L'attractivité de la France pour les investisseurs étrangers confortée en 2022

  • Ces décisions d'investir ont permis la création ou le maintien de 58 810 emplois, un chiffre en hausse de 31% sur un an si l'on tient compte tient compte des CDI intérimaires, principalement créés par les sociétés Manpower et Randstad
  • Bruno Le Maire a lui salué dans un communiqué «la constance de nos alliés et amis américains, allemands et britanniques dans leurs choix d'investissement, traduisant ainsi leur confiance dans la capacité d'innovation et de création de la France»

PARIS: La France a attiré en 2022 un nombre record de projets d'investissements étrangers et d'emplois associés, ce qui montre selon le directeur Business France Laurent Saint-Martin la résilience de l'économie nationale dans un contexte difficile.

Le nombre de ces projets dans lesquels la part des capitaux étrangers est majoritaire s'est élevé à 1 725, soit 7% en plus par rapport à 2021, qui était déjà un plus haut historique, a rapporté l'agence chargée de promouvoir le site France auprès des investisseurs étrangers.

Ces décisions d'investir ont permis la création ou le maintien de 58 810 emplois, un chiffre en hausse de 31% sur un an si l'on tient compte tient compte des CDI intérimaires, principalement créés par les sociétés Manpower et Randstad.

"Hors CDI intérimaires, les emplois induits ont augmenté de 7% en 2022", précise dans son communiqué Business France, qui ne recense pas les montants investis pas toujours communiqués par les entreprises.

"C'est très positif, parce qu'il y avait une inconnue sur l'année 2022 avec tous les soubresauts que l'économie mondiale a connus", a déclaré le directeur Business France Laurent Saint-Martin.

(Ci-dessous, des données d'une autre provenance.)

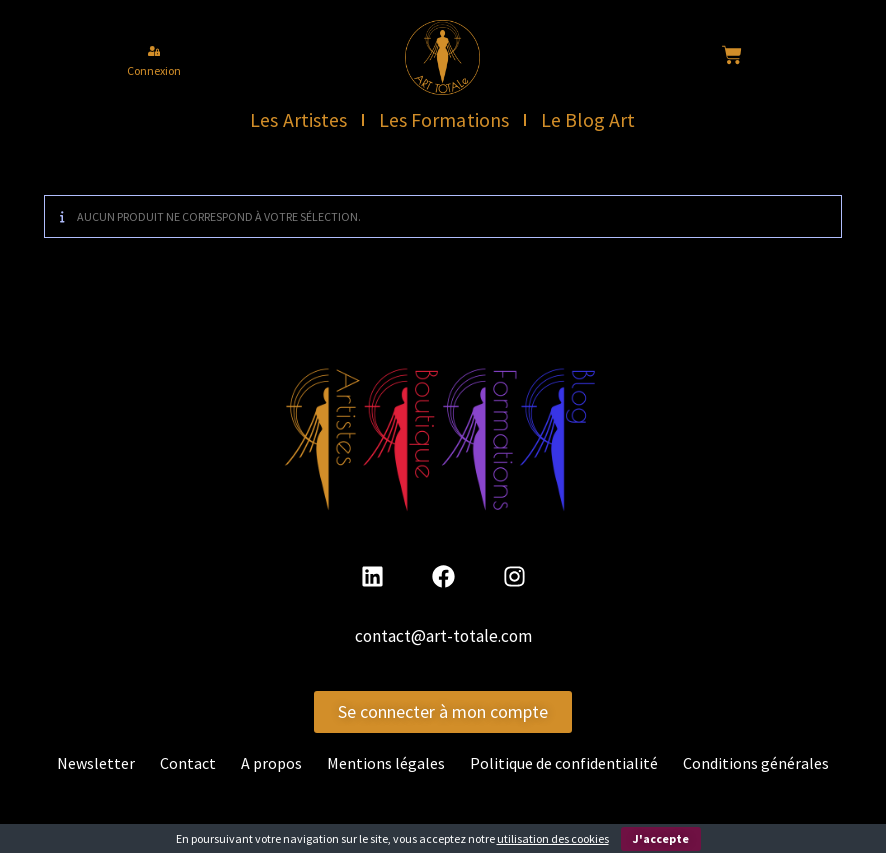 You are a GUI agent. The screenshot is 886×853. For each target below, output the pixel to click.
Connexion (154, 70)
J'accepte (661, 838)
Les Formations (444, 119)
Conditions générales (756, 763)
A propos (271, 763)
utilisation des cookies (553, 838)
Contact (188, 763)
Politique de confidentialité (564, 763)
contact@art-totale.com (443, 637)
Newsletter (96, 763)
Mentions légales (386, 763)
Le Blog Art (589, 119)
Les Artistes (299, 119) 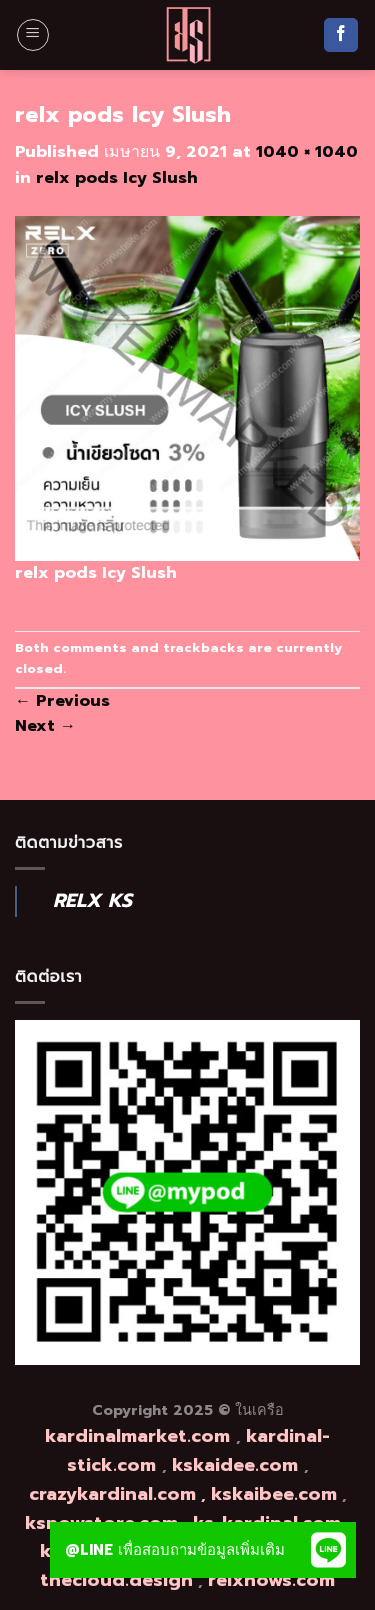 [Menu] (33, 35)
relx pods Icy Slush (117, 178)
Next (45, 726)
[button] (328, 1550)
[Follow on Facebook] (341, 35)
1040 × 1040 (307, 152)
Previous (62, 701)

D'après lui, "ces bons résultats viennent récompenser une cohérence d'ensemble sur l'attractivité du pays".

Si les années précédentes avaient montré que les réformes fiscales et du marché du travail avaient permis d'attirer plus d'investisseurs, "on ne savait pas encore comment la France était perçue au milieu des tempêtes", a observé le directeur de Business France dans une allusion à la crise sanitaire et aux conséquences économiques de la guerre en Ukraine.

Dans un tweet, le président de la République Emmanuel Macron a lui aussi salué cette "année record", se félicitant que "la France attire plus que jamais et crée des emplois". "La politique conduite depuis 6 ans porte ses fruits !".

Inflation plus faible 

Se félicitant aussi "d'excellents chiffres", le ministre de l’Économie Bruno Le Maire a lui salué dans un communiqué "la constance de nos alliés et amis américains, allemands et britanniques dans leurs choix d'investissement, traduisant ainsi leur confiance dans la capacité d'innovation et de création de la France"

Les Etats-Unis ont en effet repris l'an dernier la tête du classement, avec 280 projets, devant l'Allemagne (256). Et les investisseurs américains sont de loin en tête en nombre d'emplois maintenus ou créées, avec 29% du total contre seulement 12% pour les projets allemands.

Les créations d'établissements comptent pour la moitié des projets d'investissement mais seulement pour 29% des emplois créés, tandis que les extensions de sites existants représentent 46% des projets mais les deux tiers des emplois, le reste étant constitué par des reprises de sociétés par des investisseurs étrangers.

Plus de quatre projets industriels sur cinq (81%) sont des extensions, "une preuve de la confiance en notre économie" et en l'"efficacité de l'outil industriel français" mais aussi de la "satisfaction" à l'égard de la main-d'oeuvre française, selon l'agence.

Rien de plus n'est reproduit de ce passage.